A typical weather TTX might have 6–12 injects over 60–90 minutes, each advancing the clock and pushing decisions closer to key thresholds like stage stops, shelter‑in‑place, or site evacuation.
Photo: IBIT GmbH / Anke Hesse
Practical tips to make TTMs work at festivals
- Keep the environment comfortable: Good room layout (everyone can see each other and maps), refreshments, and clear visuals support participation and reduce defensiveness.
- Anchor to real plans: Have the festival emergency operations plan, weather SOPs and communication templates on the table, and encourage players to use them as they would on show day.
- Focus on decisions, not storytelling: If discussion drifts into debating the scenario realism, the facilitator should gently bring it back to “Given this situation, what would you do?”.

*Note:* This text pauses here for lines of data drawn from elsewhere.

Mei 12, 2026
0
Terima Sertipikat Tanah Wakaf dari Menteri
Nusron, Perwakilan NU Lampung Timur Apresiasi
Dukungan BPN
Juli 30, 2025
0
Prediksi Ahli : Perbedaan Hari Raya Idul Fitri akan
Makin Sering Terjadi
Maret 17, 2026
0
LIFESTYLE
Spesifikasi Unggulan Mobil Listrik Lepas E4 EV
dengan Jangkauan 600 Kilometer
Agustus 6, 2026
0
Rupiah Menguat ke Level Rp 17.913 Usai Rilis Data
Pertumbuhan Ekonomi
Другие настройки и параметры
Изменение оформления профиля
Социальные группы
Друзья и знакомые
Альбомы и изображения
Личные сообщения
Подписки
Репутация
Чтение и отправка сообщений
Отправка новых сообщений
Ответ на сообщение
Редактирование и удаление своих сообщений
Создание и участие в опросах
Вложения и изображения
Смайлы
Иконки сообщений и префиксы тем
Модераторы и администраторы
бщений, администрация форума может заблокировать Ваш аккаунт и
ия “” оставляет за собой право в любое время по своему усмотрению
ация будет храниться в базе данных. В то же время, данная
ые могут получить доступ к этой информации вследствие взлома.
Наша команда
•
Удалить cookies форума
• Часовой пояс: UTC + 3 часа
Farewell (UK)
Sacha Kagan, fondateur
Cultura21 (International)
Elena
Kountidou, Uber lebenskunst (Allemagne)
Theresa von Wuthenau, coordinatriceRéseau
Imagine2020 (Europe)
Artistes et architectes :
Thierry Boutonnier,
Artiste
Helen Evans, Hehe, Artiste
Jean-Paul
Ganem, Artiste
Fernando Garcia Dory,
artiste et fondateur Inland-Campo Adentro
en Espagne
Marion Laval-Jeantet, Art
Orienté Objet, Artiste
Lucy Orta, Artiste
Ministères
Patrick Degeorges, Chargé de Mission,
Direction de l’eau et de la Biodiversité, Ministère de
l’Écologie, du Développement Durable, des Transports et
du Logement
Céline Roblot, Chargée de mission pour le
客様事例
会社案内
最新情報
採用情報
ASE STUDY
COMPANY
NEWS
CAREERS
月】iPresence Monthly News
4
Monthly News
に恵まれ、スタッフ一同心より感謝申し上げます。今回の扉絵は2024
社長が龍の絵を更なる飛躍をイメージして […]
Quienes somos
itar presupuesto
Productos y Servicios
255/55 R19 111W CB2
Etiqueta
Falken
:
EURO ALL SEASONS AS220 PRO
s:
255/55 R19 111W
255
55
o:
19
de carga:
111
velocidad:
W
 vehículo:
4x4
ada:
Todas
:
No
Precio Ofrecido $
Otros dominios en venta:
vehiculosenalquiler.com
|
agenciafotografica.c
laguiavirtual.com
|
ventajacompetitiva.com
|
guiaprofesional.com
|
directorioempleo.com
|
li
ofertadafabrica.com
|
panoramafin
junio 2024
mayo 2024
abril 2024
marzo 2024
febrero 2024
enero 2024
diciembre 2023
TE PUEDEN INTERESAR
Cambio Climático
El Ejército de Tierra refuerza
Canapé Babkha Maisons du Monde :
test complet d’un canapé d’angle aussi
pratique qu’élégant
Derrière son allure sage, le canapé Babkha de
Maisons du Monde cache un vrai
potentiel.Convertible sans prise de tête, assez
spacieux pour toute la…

- Timebox rounds: Short, focused discussion (e.g. 10–15 minutes per inject) keeps energy high and ensures the group reaches the most critical decision points.
- Capture specifics: Record exact messages, timings, and who does what; vague notes (“improve communication”) are much less useful than concrete ones (“create a pre‑approved SMS for lightning‑driven show stop”).
Used this way, tabletop exercises become a repeatable, low‑cost method for festivals to rehearse complex weather decisions, align partners, and turn static plans into shared, practised behaviour.

Photo: YES Group
Practical toolbox elements for festival organisers
To embed tabletop exercises into weather‑related training and education, festival organisers can develop a simple but robust toolbox that is reused across seasons and events.
- Scenario library: A set of short scenario briefs for lightning, storm winds, heavy rain/flooding, and heat/cold, each linked to typical warning types, response times and monitoring tools (e.g. radar apps, national meteorological services, METEOALARM).
- Decision checklists: Laminated or digital checklists covering thresholds, key actions and maximum response times, such as “Immediate (≤15 minutes): clear stages, activate sirens, stop ingress; Short‑term (≤1 hour): secure tents, adjust zoning; Medium‑term (≤6 hours): staff briefings, supplies; Long‑term (24 hours+): full plan activation”.
- Role cards: Simple cards describing each role’s responsibilities during weather incidents (festival director, safety officer, weather liaison, crowd manager, campsite manager, transport lead, comms lead).
- Templates and forms: Standardised inject sheets, situation boards, and after‑action review templates adapted from European and international simulation‑exercise guidance so that lessons can be tracked consistently from year to year.
- Case study briefs: Short descriptions of real or modelled festival evacuations and weather disruptions, including data on crowd sizes, bottlenecks and evacuation times, to stimulate discussion about how local plans would handle similar conditions.
Integrated into annual planning cycles, tabletop exercises become a core part of weather‑readiness education for festival staff, volunteers and partners, building a culture where extreme weather is treated as a manageable risk rather than an unpredictable surprise.